There’s considerable drama here, as the American women lost three straight games late last year for the first time in decades, while the Canadian women declared a strike over equal pay conditions last week, only to be threatened with a lawsuit by their federation if they did not play in this tournament! They decided to play, under protest.

All games are on HBO Max and Peacock in English and Universo in Spanish. The U.S. matches on the 19th and 22nd are also to be shown on TNT.

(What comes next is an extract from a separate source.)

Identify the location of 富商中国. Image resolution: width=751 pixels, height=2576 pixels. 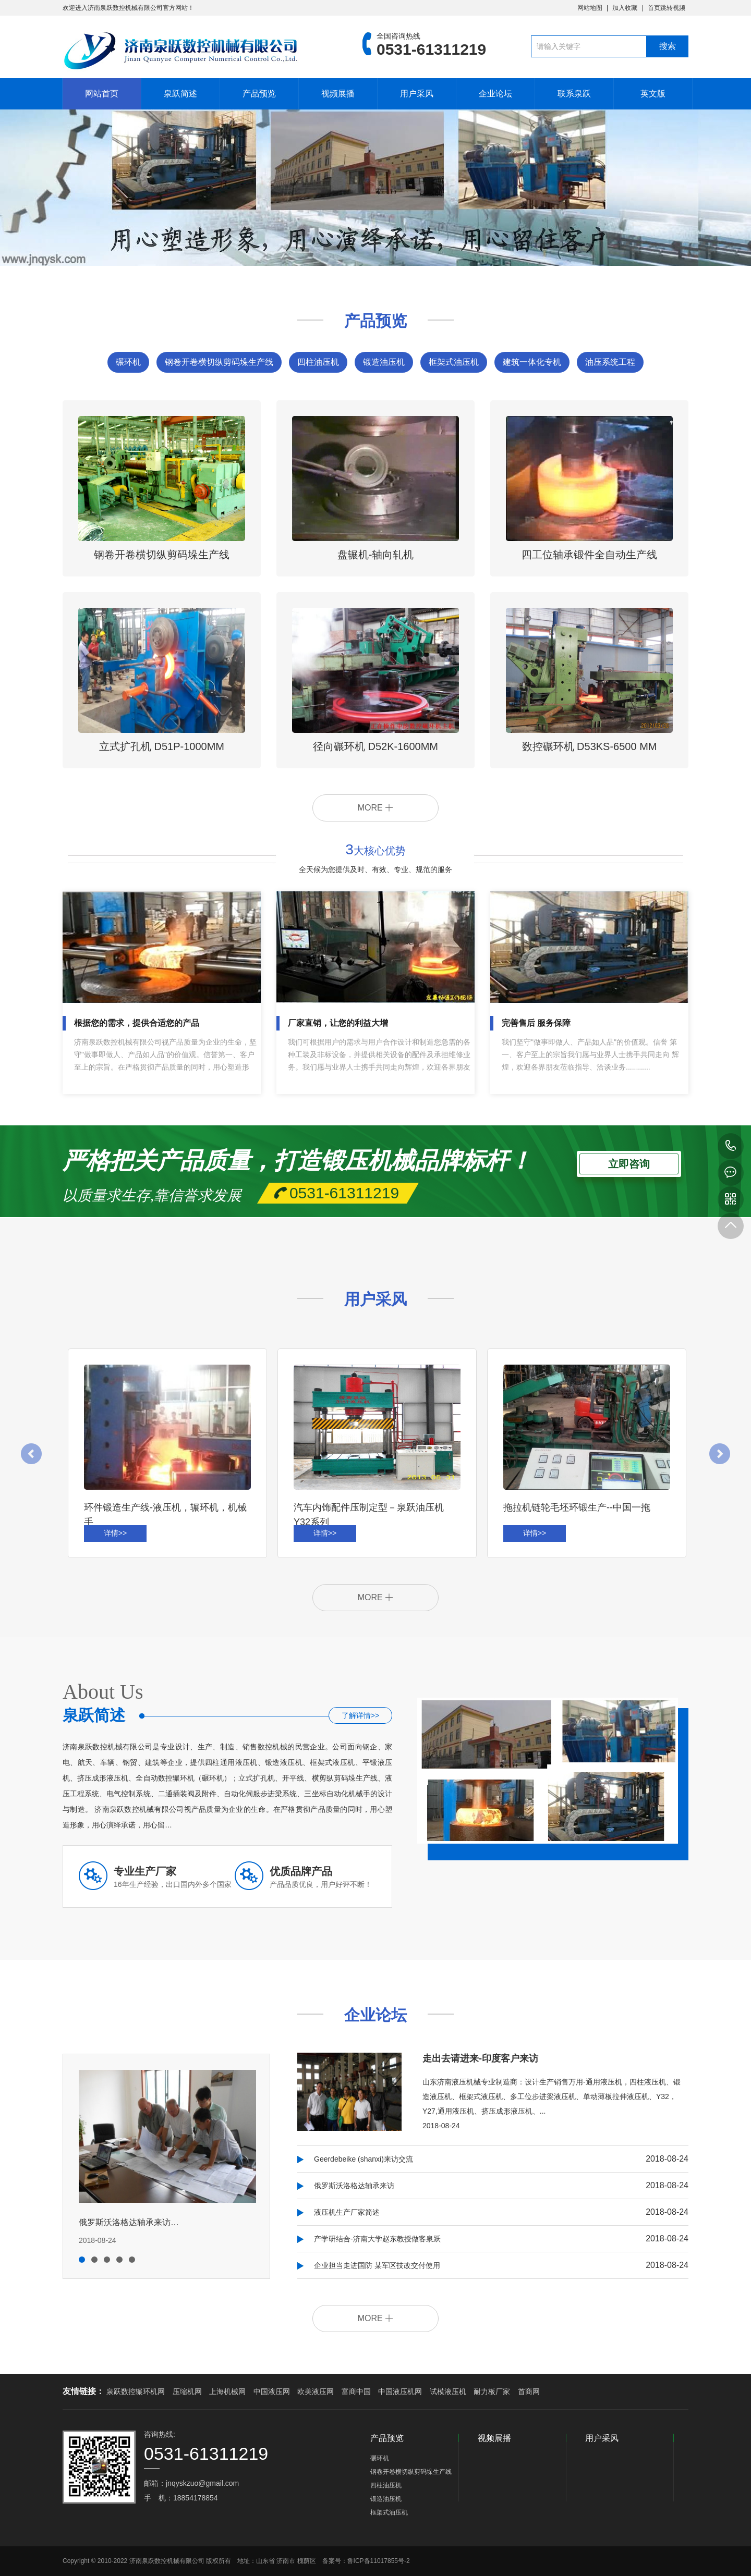
(356, 2391).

The second doubleheader comes on Sunday (19th) from Nashville, Tennessee, with the U.S. and Japan at 3:30 p.m. Eastern and Canada and Brazil at 6:30 p.m.; the finale is on the 22nd in Frisco, Texas, with Canada vs. Japan at 4 p.m. and the U.S. and Brazil at 7 p.m.

The U.S. has won this tournament five times in seven editions; Brazil was second in 2021 and Canada third in its only other appearance.

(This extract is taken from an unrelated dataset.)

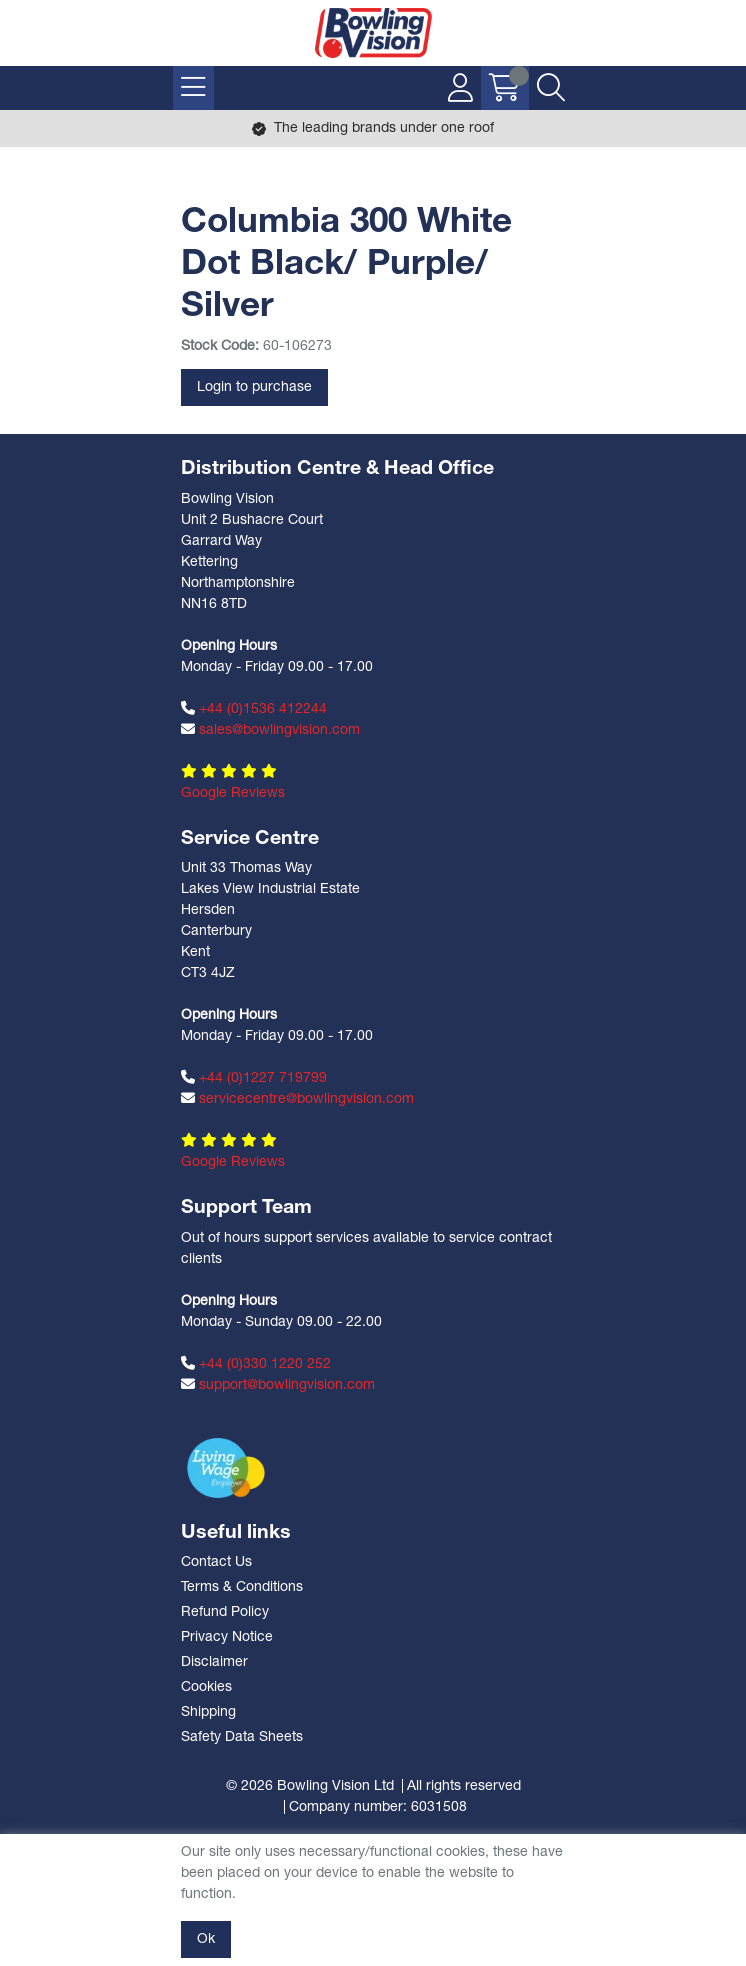 This screenshot has width=746, height=1966. Describe the element at coordinates (206, 1939) in the screenshot. I see `Ok` at that location. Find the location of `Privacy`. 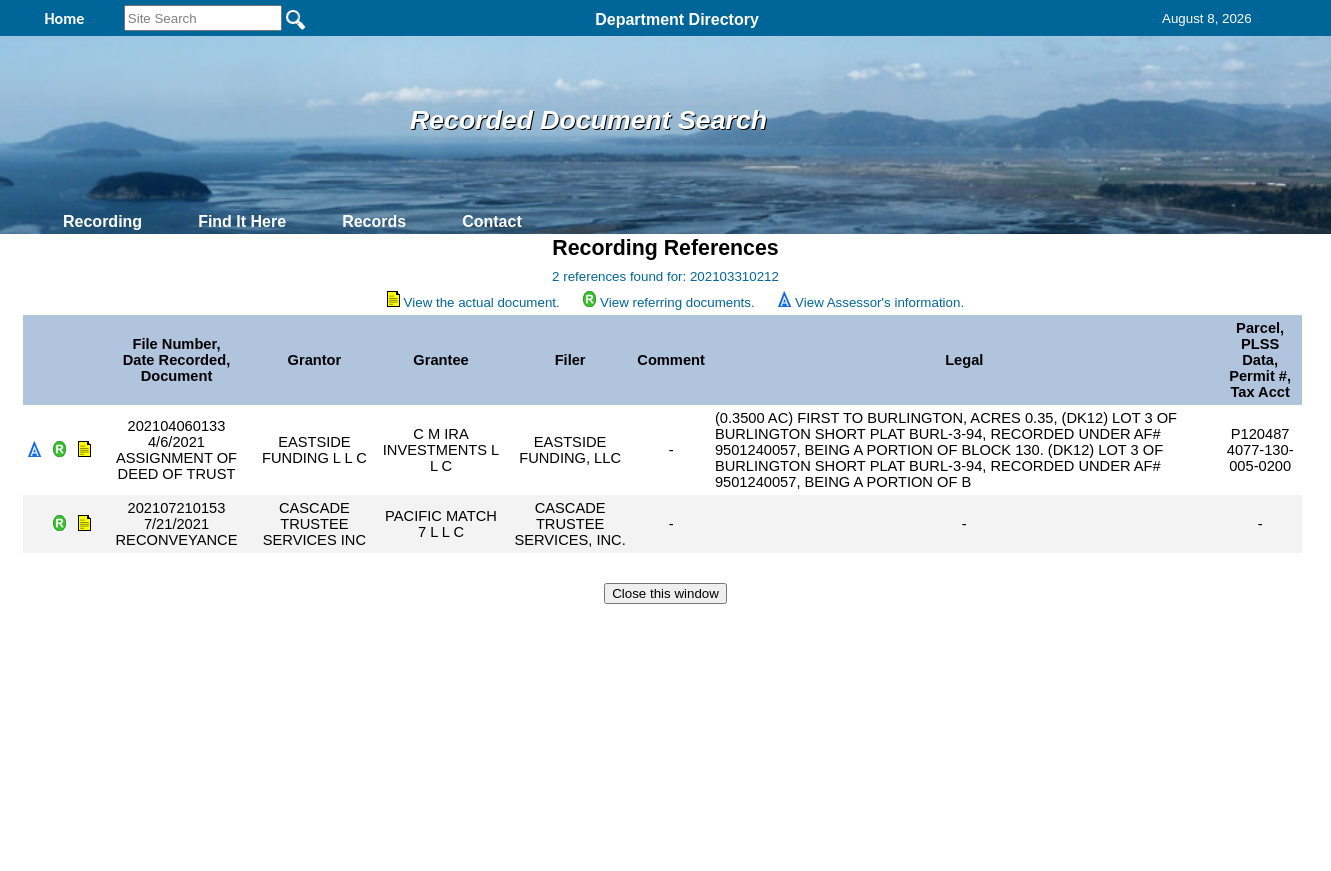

● Ice Hockey ● To the surprise of no one who was paying attention, the Russian news agency TASS confirmed that former International Ice Hockey Federation President Rene Fasel of Switzerland, 73, was granted Russian citizenship in January 2022.

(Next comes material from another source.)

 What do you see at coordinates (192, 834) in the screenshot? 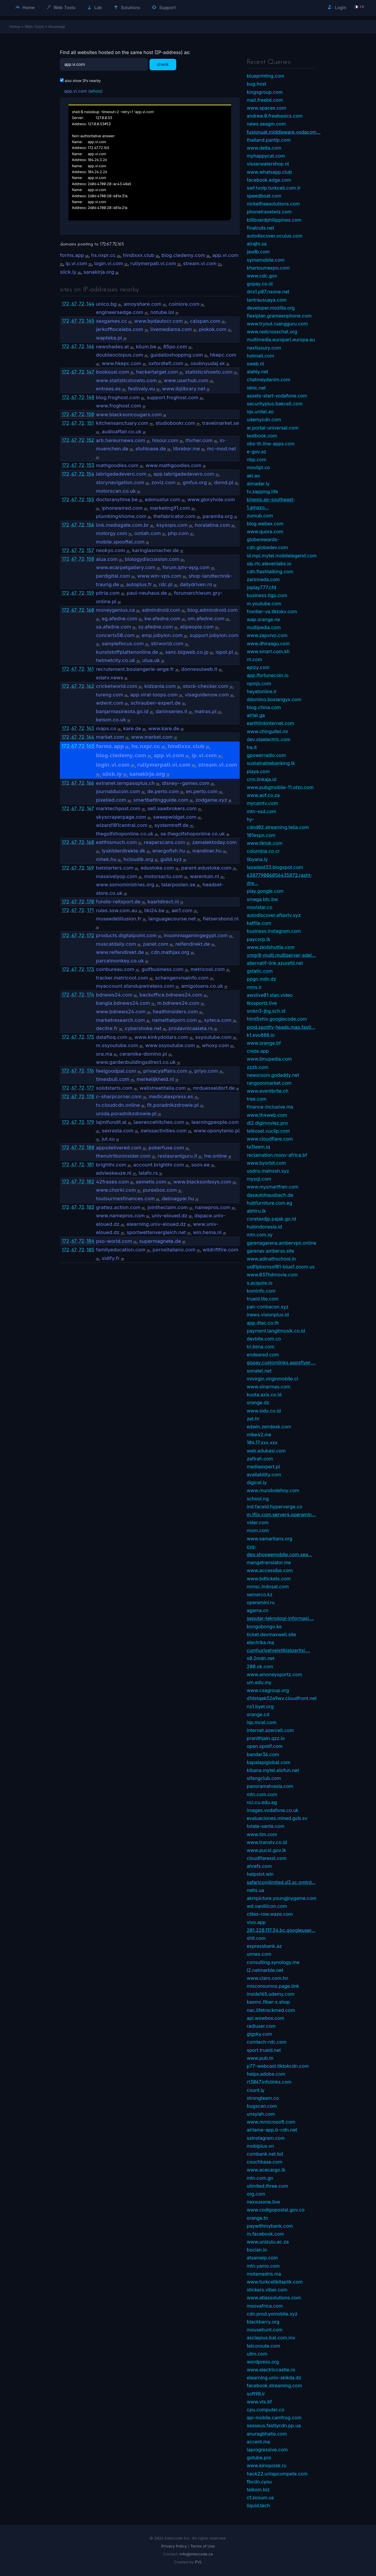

President of the IIHF from 1994 to 2021, Fasel made no secret of his admiration for Russia, which hosted the IIHF men’s Worlds three times during his tenure. TASS reported that 46% of a Russian premium apple-growing company was “passed to Fasel” last week.

● Speed Skating ● Another impressive performance for emerging American star Jordan Stolz at the ISU World Junior Championships held in Inzell (GER) last weekend.

Stolz, 18, won seven medals in all, taking the World Junior titles in the men’s 500 m, 1,000 m, 1,500 m and the Team Sprint (with Jonathan Tobon and Auggie Herman) plus bronzes in the 5,000 m and Mass Start. He won the Allround title easily at 142.914 points, to 147.222 for Korea’s Ho-jun Yang.

The women’s competition was highlighted by the youngest Allround Junior Champion ever, 15-year-old Angel Daleman of the Netherlands. She won the women’s 1,000 m-1,500 m-Mass Start, was on the winning Team Sprint and Team Pursuit squads and took an additional silver and bronze, scoring a medal in every event!

She won the Allround title by 158.636 to 160.903 over American Greta Myers, 18, who also had an excellent meet, with bronzes in the 1,000 m and 1,500 m and a silver on the American Team Sprint squad.